For a directed graphical model, does D-separation is equivalent to conditional independence. I have got bit confused about this concept from the following statement from this source.
if X and Y are not d-separated given Z in G, then are X and Y are
dependent in all distributions P that factorize over G? This is false,
because a distribution that factorizes over G may yet contain
additional “accidental” independencies not asserted by the graph
structure
Best Answer
D-seperation is not equivalent to conditional independence. The D-seperation of $X$ and $Y$ given $Z$ implies the following conditional independence:
$$P(X,Y|Z) = P(X|Z)P(Y|Z).$$
However D-seperation is a concept that applies specifically to graphical models. You can talk about conditional independence in any context involving random variables.
The statement is talking about something different. What the statement is saying is that just because two nodes $X$ and $Y$ are not D-seperated given some subset of nodes $Z$, that doesn't mean there doesn't exist some probability distribution which factorizes over $G$ for which $X$ and $Y$ are conditionally independent given $Z$. In fact there will always exist such a distribution (see the following paragraph).
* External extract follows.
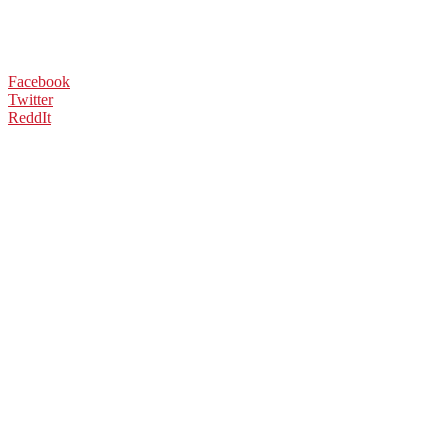
Facebook
Twitter
ReddIt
Graphical models are only required to not encode any independency which doesn't actually exist in the joint probability distribution, that is to say, they are required to make no unwarranted assumptions. However there's no requirement that they encode every independency that does in fact exist, and often times building a graphical model which captures every existing independency while at the same time avoiding the instantiation of spurious independencies is impossible (such a graph when it does exist is called a perfect I-map). Therefore given a graphical model $G$, any mutually independent probability distribution on the nodes of $G$ trivially factorizes over $G$.